Tensorflow Vs Pytorch: 3 weeks summary

in #tensorflow7 years ago

TensorFlow is developed by Google Brain and actively used at Google both for research and production needs. PyTorch is a cousin of lua-based Torch framework which is actively used at Facebook. PyTorch is dynamic computation graphs while Tensorflow is the static computation.    

 Installation:  

  1. The installation is very easy and straightforward.      PyTorch can be installed via PIP.
  2. There isn't a designated CPU and GPU version of PyTorch      like there is with TensorFlow.
  3. PyTorch does not offer an official window distribution      yet. There are non-official ports to windows, but there is no support from      PyTorch.

Data Loading:  

  1. API’s for data loading is well designed in PyTorch.      Parallelism in data loading is as simple as passing a num_workers argument      to the data loader. TensorFlow API’s are verbose and harder to learn

Documentation:   

  1. Documentation is complete for the most part. I never      failed to find the definition of function or module.
  2. Opposed to Tensorflow, where all functions have one      page documentation, PyTorch uses one page one module. This is bit little      difficult.

Community:  

  1. Obviously, community is not as large as Tensorflow.      Though many people enjoying working with PyTorch.
  2. Community is large enough, questions on the official      forums gets quick answers.

Tools and Helpers:  

  1. PyTorch offers a fair amount of tools, some very useful      is still missing such as TensorFlow’s TensorBoard.
  2. We can draw graphs with Matplotlib or seaborn libraries      in PyTorch. This needs a bit more self-written code than Tensorflow.

Deployment:  

  1. For small scale server deployment both are easy to wrap      in Flask web server. For heavily used machine learning services TensorFlow      is the winner. 
  2. For mobile deployment, TensorFlow works.

Device Management:  

  1. TensorFlow assumes you want to run on GPU if one is      available. In PyTorch you have to move explicitly everything onto the      device even if CUDA is enabled. 

Debugging:  

  1. Since computation graph in PyTorch is defined at      runtime we can use our favorite Python debugging tools such as PyCharm      debugger or our old trusty print statement
  2. This is not the case with TensorFlow. You have an      option to use a special tool called tfdbg which allows to evaluate      TensorFlow expressions at runtime and browse all tensors and operations in      session scope. Of course, we won’t be able to debug any python code with      it.
  3. Debugging Pytorch code is just like debugging python      code

Usage:  

  1. PyTorch      offers a very Pythonic API. In my opinion, this leads to more, but much      cleaner code.
  2. PyTorch      graphs have to be defined in a class which inherits from the PyTorch      nn.Module class
  3. A      forward() function gets called when the Graph is run.
  4. This      new approach needs some time to get used to, but I think it is very intuitive      if you worked with Python outside the Deep learning before.
  5. Based      on some reviews online, PyTorch also shows better performance on a lot of      model compared to Tensorflow.

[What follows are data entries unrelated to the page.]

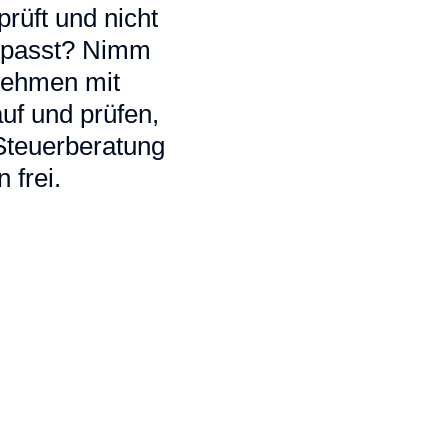
rüft und nicht
ir passt? Nimm
 nehmen mit
uf und prüfen,
 Steuerberatung
 frei.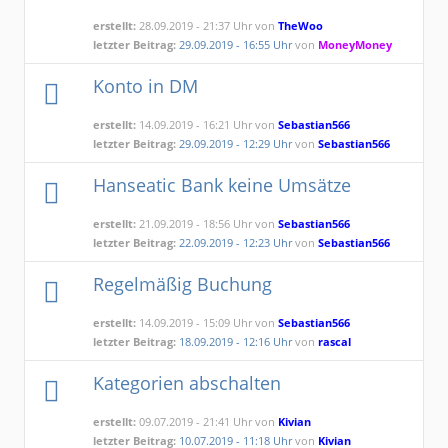
erstellt:
28.09.2019 - 21:37 Uhr von
TheWoo
letzter Beitrag:
29.09.2019 - 16:55 Uhr
von
MoneyMoney
Konto in DM
erstellt:
14.09.2019 - 16:21 Uhr von
Sebastian566
letzter Beitrag:
29.09.2019 - 12:29 Uhr
von
Sebastian566
Hanseatic Bank keine Umsätze
erstellt:
21.09.2019 - 18:56 Uhr von
Sebastian566
letzter Beitrag:
22.09.2019 - 12:23 Uhr
von
Sebastian566
Regelmäßig Buchung
erstellt:
14.09.2019 - 15:09 Uhr von
Sebastian566
letzter Beitrag:
18.09.2019 - 12:16 Uhr
von
rascal
Kategorien abschalten
erstellt:
09.07.2019 - 21:41 Uhr von
Kivian
letzter Beitrag:
10.07.2019 - 11:18 Uhr
von
Kivian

PyTorch is an awesome alternative to TensorFlow. Since PyTorch is still in Beta, I except some more changes and improvement to the usability, docs and performance.    PyTorch is very pythonic and feels comfortable to work with it. It is also bit faster than TensorFlow.   

Sort:  

Hola @niki196, upv0t3
Este es un servicio gratuito para nuevos usuarios de steemit, para apoyarlos y motivarlos a seguir generando contenido de valor para la comunidad.
<3 Este es un corazón, o un helado, tu eliges .

: )


N0. R4ND0M:
6791 5378 3324 1381
5654 6542 9602 2378
1748 7405 8347 9808
1487 4919 7216 9395

Congratulations @niki196! You received a personal award!

1 Year on Steemit

Click here to view your Board of Honor

Support SteemitBoard's project! Vote for its witness and get one more award!

Congratulations @niki196! You received a personal award!

Happy Birthday! - You are on the Steem blockchain for 2 years!

You can view your badges on your Steem Board and compare to others on the Steem Ranking

Vote for @Steemitboard as a witness to get one more award and increased upvotes!